Wilderness Watch just learned about this issue impacting Wilderness in Alaska and we need your help today, as the comment period closes Friday, March 8. Please read on and submit your public comment here.

In 1980, Congress passed the Alaska National Interest Lands Conservation Act (ANILCA) to preserve and protect nationally significant public land in Alaska for present and future generations. By that time, unauthorized cabins had been constructed on federal lands, inside and outside areas ANILCA subsequently designated as Wilderness.

Directed by ANILCA, in 1987 the U.S Forest Service created a program that issued special-use permits for these unauthorized cabins. These permits were renewable every five years and nontransferable, terminating upon the death of the last immediate family member of the original claimant.
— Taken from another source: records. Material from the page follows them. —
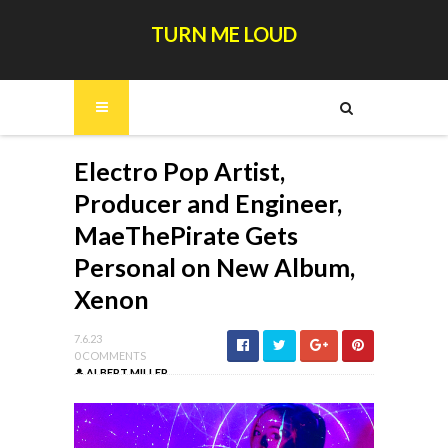
TURN ME LOUD
Electro Pop Artist,
Producer and Engineer,
MaeThePirate Gets
Personal on New Album,
Xenon
7.6.23
0 COMMENTS
ALBERT MILLER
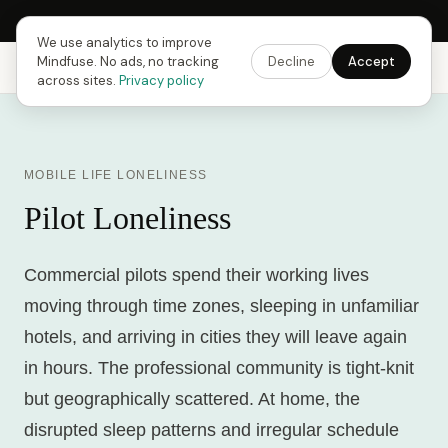
Next Fusing Hour in
10
h
04
m
15
s
Get the app →
We use analytics to improve
Mindfuse. No ads, no tracking
Decline
Accept
Mindfuse
Explore
Feedback
Download
across sites.
Privacy policy
MOBILE LIFE LONELINESS
Pilot Loneliness
Commercial pilots spend their working lives
moving through time zones, sleeping in unfamiliar
hotels, and arriving in cities they will leave again
in hours. The professional community is tight-knit
but geographically scattered. At home, the
disrupted sleep patterns and irregular schedule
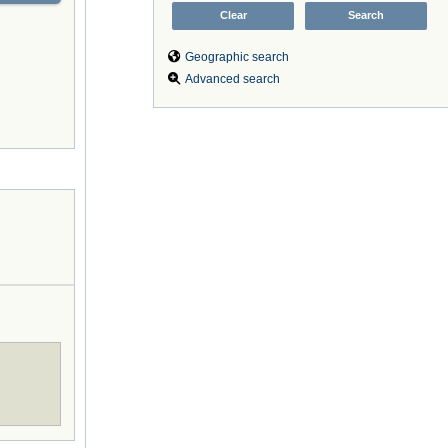
Geographic search
Advanced search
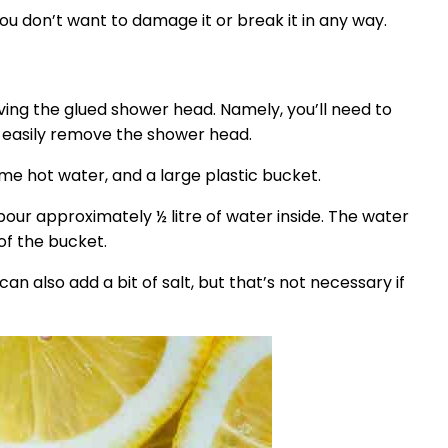
u don’t want to damage it or break it in any way.
oving the glued shower head. Namely, you’ll need to
n easily remove the shower head.
some hot water, and a large plastic bucket.
 pour approximately ½ litre of water inside. The water
 of the bucket.
an also add a bit of salt, but that’s not necessary if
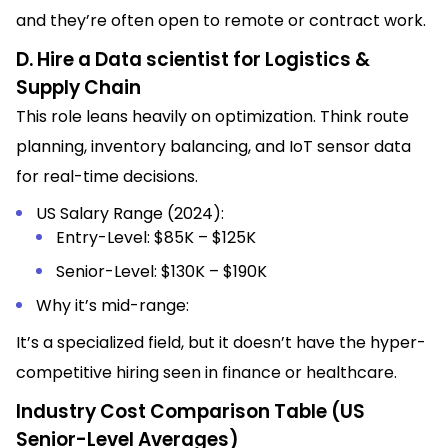
and they’re often open to remote or contract work.
D. Hire a Data scientist for Logistics &
Supply Chain
This role leans heavily on optimization. Think route
planning, inventory balancing, and IoT sensor data
for real-time decisions.
US Salary Range (2024):
Entry-Level: $85K – $125K
Senior-Level: $130K – $190K
Why it’s mid-range:
It’s a specialized field, but it doesn’t have the hyper-
competitive hiring seen in finance or healthcare.
Industry Cost Comparison Table (US
Senior-Level Averages)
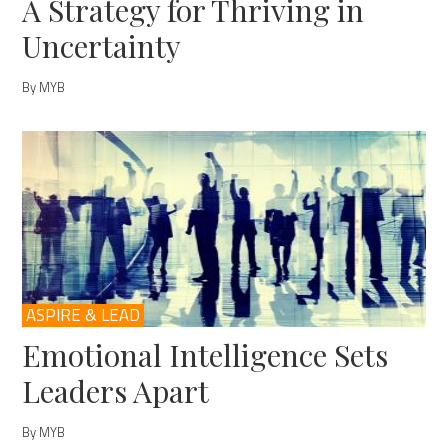
A Strategy for Thriving in
Uncertainty
By MYB
ASPIRE & LEAD
Emotional Intelligence Sets
Leaders Apart
By MYB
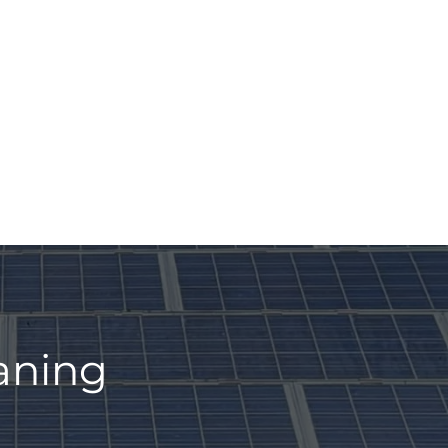
eaning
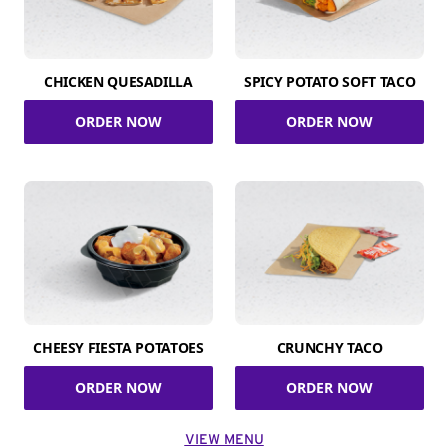
CHICKEN QUESADILLA
SPICY POTATO SOFT TACO
ORDER NOW
ORDER NOW
CHEESY FIESTA POTATOES
CRUNCHY TACO
ORDER NOW
ORDER NOW
VIEW MENU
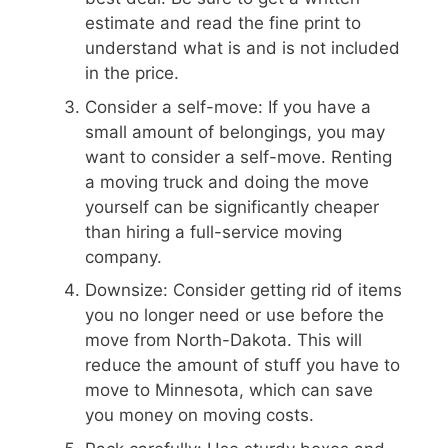
estimate and read the fine print to
understand what is and is not included
in the price.
Consider a self-move: If you have a
small amount of belongings, you may
want to consider a self-move. Renting
a moving truck and doing the move
yourself can be significantly cheaper
than hiring a full-service moving
company.
Downsize: Consider getting rid of items
you no longer need or use before the
move from North-Dakota. This will
reduce the amount of stuff you have to
move to Minnesota, which can save
you money on moving costs.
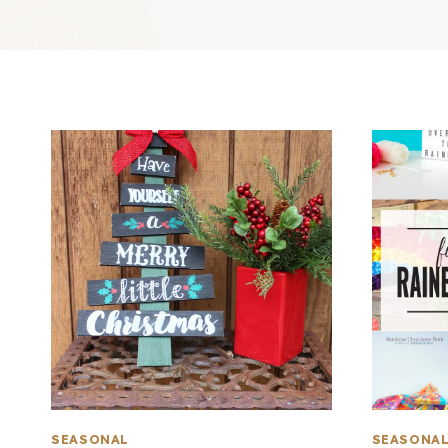
SEASONAL
SEASONA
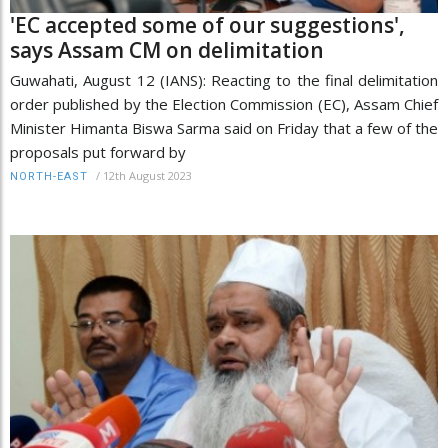
'EC accepted some of our suggestions',
says Assam CM on delimitation
Guwahati, August 12 (IANS): Reacting to the final delimitation
order published by the Election Commission (EC), Assam Chief
Minister Himanta Biswa Sarma said on Friday that a few of the
proposals put forward by
/
12th August 2023
NORTH-EAST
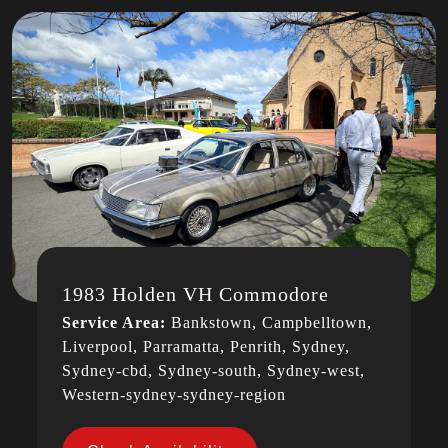
1983 Holden VH Commodore
Service Area:
Bankstown, Campbelltown,
Liverpool, Parramatta, Penrith, Sydney,
Sydney-cbd, Sydney-south, Sydney-west,
Western-sydney-sydney-region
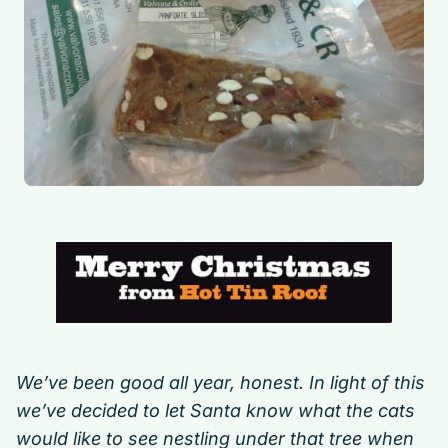
We’ve been good all year, honest. In light of this
we’ve decided to let Santa know what the cats
would like to see nestling under that tree when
The intent was to phase out these cabins, nowhere more important than in Wilderness, which is managed for its wildness.  

Just yesterday, Wilderness Watch learned that the Forest Service has an open public comment period, closing today—Friday, March 8—where it has proposed removing restrictions from these permits, including the number of times a permit for an ANILCA cabin may be reissued or who may be listed on that permit. For Wilderness, these changes could mean generations upon generations of a persisting structure.
 

You can make a big difference for Wilderness across Alaska by submitting your comment to the Forest Service right away at this link: https://cara.fs2c.usda.gov/Public/CommentInput?project=ORMS-3666

Use your own words, but please tell the Forest Service:

Cabins don’t belong in designated Wilderness. The U.S. Forest Service must leave its policy unchanged and phase out ANILCA cabins, as was the original intent. These cabins were never meant to persist in Wilderness, and to change this policy would undermine ANILCA and the Wilderness Act.

 

 Help us protect Wilderness in Alaska and around the country. A generous member has pledged to DOUBLE all first-time donations up to $30,000 this year.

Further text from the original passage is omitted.